Task objective: Check which lines of the entries that follow hold "retail", then give the number of those lines and nothing more.

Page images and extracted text
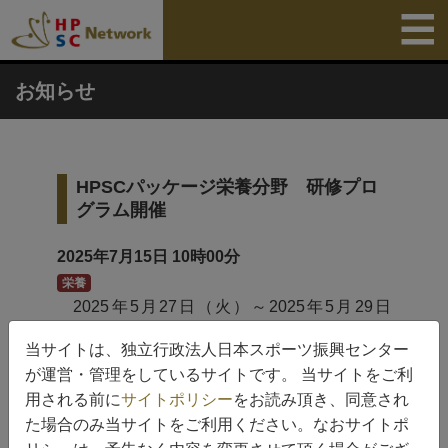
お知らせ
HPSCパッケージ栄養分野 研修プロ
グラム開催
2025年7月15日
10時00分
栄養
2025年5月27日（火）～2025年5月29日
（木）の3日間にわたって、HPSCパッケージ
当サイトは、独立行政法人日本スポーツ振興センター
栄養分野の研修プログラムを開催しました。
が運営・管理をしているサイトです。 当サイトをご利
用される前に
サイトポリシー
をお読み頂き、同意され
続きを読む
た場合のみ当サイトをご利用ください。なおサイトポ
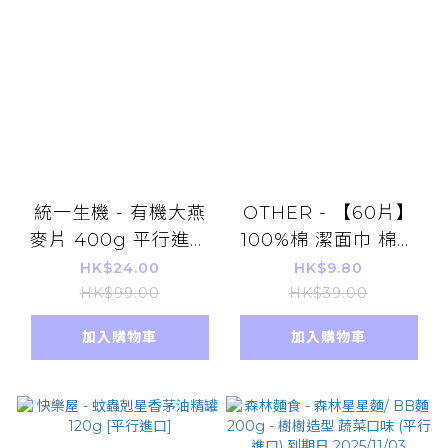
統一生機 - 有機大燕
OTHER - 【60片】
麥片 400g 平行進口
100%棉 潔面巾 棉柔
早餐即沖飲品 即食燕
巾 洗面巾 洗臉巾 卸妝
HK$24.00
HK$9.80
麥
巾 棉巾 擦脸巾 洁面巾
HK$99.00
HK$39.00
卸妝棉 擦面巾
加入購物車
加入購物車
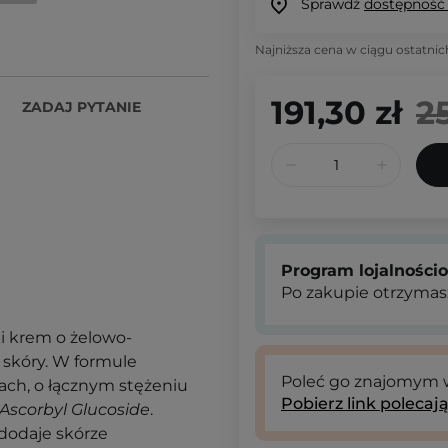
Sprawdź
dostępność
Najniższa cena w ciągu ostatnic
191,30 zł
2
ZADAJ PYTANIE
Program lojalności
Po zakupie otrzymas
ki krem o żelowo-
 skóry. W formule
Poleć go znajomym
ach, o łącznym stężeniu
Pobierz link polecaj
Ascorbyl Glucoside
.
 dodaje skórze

--

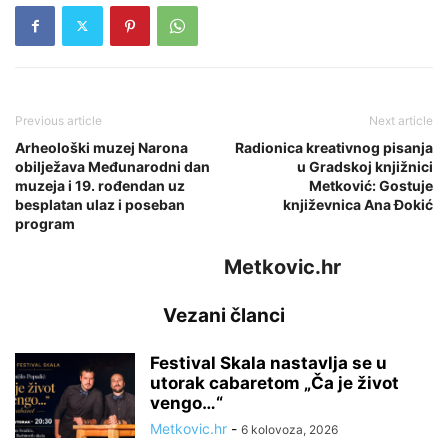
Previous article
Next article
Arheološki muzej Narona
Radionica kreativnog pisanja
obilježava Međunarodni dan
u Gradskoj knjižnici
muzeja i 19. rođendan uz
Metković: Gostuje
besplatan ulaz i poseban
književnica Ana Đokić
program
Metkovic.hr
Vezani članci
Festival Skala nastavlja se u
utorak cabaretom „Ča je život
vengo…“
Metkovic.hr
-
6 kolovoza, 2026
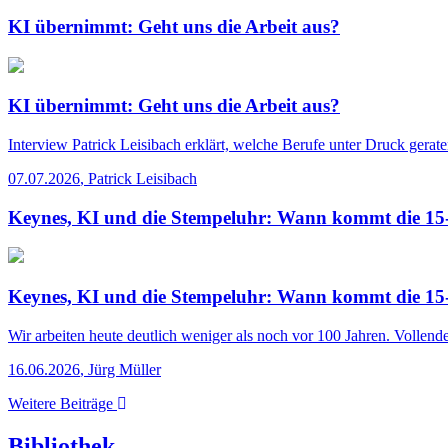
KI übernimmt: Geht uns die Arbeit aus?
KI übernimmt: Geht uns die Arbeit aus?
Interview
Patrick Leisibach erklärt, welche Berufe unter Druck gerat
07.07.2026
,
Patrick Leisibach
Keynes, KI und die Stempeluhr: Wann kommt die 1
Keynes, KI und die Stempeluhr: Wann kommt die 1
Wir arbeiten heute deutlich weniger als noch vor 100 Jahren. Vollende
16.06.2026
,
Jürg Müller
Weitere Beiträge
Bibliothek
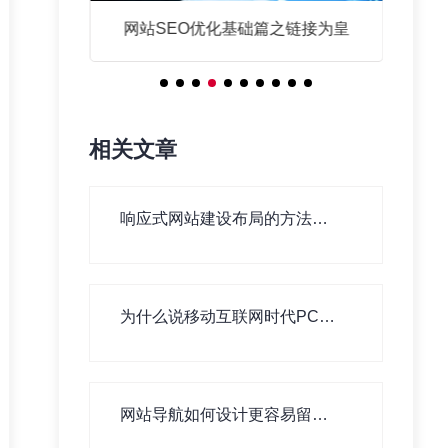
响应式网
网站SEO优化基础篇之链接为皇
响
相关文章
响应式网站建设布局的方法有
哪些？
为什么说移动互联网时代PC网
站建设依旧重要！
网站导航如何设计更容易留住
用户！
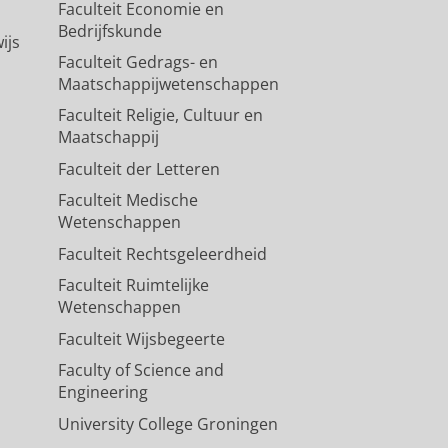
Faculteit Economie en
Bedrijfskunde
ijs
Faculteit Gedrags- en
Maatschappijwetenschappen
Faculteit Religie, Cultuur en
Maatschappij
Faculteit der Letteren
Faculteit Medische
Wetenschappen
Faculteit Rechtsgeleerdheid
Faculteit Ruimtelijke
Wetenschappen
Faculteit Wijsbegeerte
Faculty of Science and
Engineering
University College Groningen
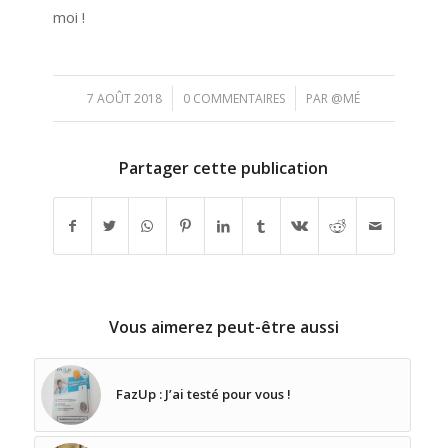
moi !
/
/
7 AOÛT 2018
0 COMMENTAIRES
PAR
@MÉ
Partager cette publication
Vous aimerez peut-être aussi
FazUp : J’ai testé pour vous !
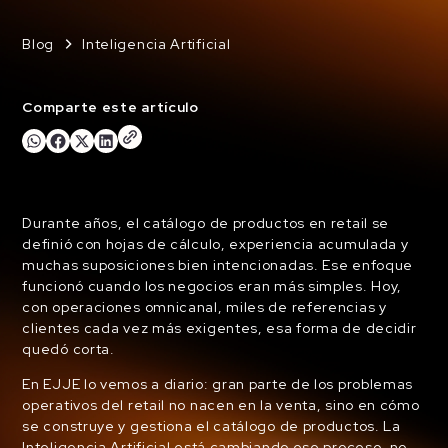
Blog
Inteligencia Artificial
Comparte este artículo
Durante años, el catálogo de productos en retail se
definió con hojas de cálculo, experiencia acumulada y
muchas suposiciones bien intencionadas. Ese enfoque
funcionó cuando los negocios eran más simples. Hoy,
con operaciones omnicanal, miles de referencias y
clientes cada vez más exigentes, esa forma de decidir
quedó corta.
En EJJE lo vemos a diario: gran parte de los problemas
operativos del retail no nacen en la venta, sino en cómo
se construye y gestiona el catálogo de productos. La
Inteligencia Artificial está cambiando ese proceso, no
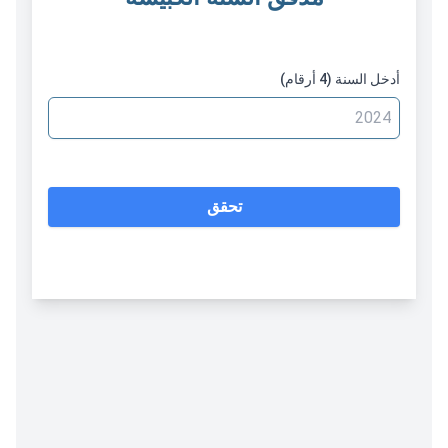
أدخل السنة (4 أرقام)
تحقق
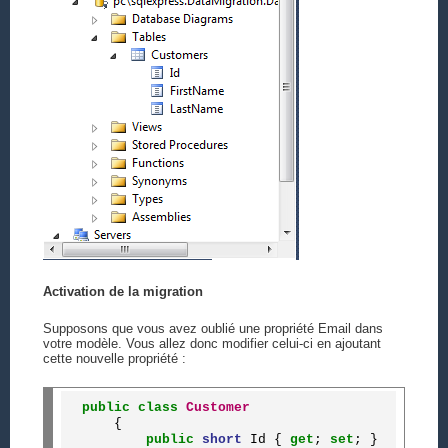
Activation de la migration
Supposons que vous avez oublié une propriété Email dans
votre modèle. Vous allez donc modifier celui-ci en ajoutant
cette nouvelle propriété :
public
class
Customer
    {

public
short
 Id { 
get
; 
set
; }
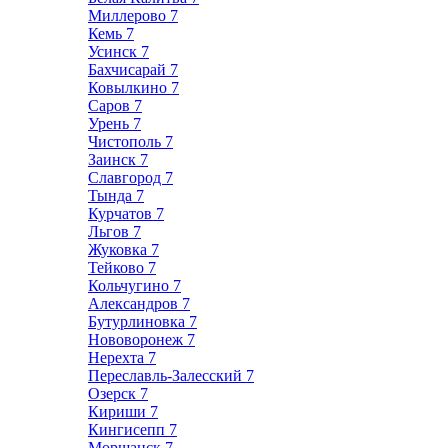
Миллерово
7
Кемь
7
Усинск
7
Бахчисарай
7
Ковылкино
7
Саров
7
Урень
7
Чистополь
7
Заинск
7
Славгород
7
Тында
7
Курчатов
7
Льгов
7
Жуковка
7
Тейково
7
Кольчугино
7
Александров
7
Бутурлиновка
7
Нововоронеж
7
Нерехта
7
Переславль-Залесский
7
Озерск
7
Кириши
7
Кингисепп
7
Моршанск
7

Written response: 2